Page 1 of 1

SCD Purpose Codes

Posted: Wed Apr 07, 2010 4:30 pm
by vdr123
As per the IBM documentation:
Updating the dimension table
Purpose codes are part of the column metadata that the SCD stage propagates to the dimension update link. You can send this column metadata to a database stage in the same job, or you can save the metadata on the Columns tab and load it into a database stage in a different job. When the database stage uses the auto-generated SQL option to perform inserts and updates, it uses the purpose codes to generate the correct SQL statements.

It says the it writes the purpose codes on the output link so that DB stage can figure out what sql to generate?

I dont see these purpose codes any where on the output link? Any thoughts where its storing them on the output link?

Re: SCD Purpose Codes

Posted: Thu Apr 08, 2010 12:17 pm
by jgajardo
vdr123 wrote: I dont see these purpose codes any where on the output link? Any thoughts where its storing them on the output link?
I haven't seen anything being stored anywhere. The Upsert that gets generated will try to do an update based on the surrogate key, if it fails because of a new surrogate key then it will insert. It's sort of "brute force" ...

In the case of a pure SCD1 table (all the columns are SCD1) it doesn't matter since you will have the same number of surrogate keys as there are business keys (ie: one to one). The update being based on the surrogate key is correctly applied.

If you have a mixture of SCD1 and SCD2 columns then this doesn't work anymore because the update will only be applied on the current record based on the surrogate key.

You want to be able to do the update on the business key, so the history of the SCD1 column is correctly maintained.
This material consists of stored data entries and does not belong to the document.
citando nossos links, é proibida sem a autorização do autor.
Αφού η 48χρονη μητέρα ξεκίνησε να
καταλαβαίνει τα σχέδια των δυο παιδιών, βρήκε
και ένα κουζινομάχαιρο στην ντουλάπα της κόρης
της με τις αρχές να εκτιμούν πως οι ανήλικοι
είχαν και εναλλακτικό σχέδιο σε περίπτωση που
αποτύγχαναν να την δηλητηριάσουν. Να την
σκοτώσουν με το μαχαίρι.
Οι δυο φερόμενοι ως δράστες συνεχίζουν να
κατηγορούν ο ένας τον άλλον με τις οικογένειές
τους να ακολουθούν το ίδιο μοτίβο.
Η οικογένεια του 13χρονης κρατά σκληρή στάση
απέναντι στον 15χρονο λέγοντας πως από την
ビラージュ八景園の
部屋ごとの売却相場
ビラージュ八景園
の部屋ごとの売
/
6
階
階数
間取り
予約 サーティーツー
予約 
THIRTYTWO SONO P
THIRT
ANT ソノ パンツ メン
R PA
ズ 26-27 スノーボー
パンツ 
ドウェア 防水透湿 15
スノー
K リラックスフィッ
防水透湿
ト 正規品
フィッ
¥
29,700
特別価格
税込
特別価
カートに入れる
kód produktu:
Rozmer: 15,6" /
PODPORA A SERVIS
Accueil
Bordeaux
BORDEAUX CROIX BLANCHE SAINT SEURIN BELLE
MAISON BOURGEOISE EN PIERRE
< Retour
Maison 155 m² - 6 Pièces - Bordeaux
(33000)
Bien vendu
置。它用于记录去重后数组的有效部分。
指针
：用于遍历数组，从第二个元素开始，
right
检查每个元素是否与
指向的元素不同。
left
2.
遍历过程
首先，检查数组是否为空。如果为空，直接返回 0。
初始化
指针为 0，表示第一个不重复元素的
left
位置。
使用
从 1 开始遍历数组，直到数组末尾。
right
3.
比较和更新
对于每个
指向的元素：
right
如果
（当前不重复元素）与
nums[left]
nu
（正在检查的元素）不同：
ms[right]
For this you have to roll you own.

see this thread: viewtopic.php?p=357102&highlight=#357102

Posted: Thu Apr 08, 2010 1:27 pm
by vdr123
PS: I have looked at the post already.

Want to know what the documentation means that the links to db will use Purpose Codes.

I would want to do my Updates first and then my inserts on the target.

The business key is always null for updates, so i am using this to split inserts VS updates, as I am not loading to the target table in the same job.